Data supplied:
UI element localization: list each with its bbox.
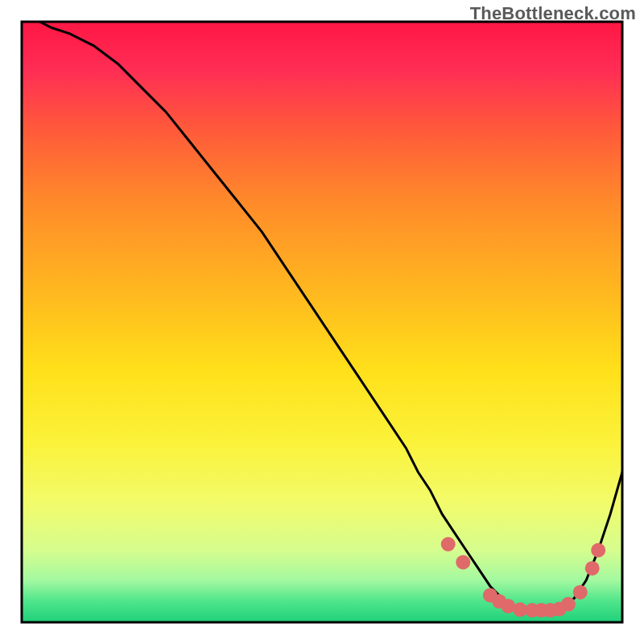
marker-dot — [591, 543, 605, 558]
marker-dot — [573, 585, 588, 600]
bottleneck-chart — [0, 0, 644, 644]
marker-dot — [441, 537, 456, 551]
attribution-label: TheBottleneck.com — [470, 3, 636, 24]
marker-dot — [561, 597, 576, 612]
marker-dot — [456, 555, 470, 569]
chart-container: TheBottleneck.com — [0, 0, 644, 644]
marker-dot — [585, 561, 600, 576]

What this task involves: Print all records verbatim, excluding pictures.

Task answer:
UI element localization: list each with its bbox.
marker-dot — [591, 543, 605, 558]
marker-dot — [573, 585, 588, 600]
bottleneck-chart — [0, 0, 644, 644]
marker-dot — [441, 537, 456, 551]
attribution-label: TheBottleneck.com — [470, 3, 636, 24]
marker-dot — [561, 597, 576, 612]
marker-dot — [456, 555, 470, 569]
chart-container: TheBottleneck.com — [0, 0, 644, 644]
marker-dot — [585, 561, 600, 576]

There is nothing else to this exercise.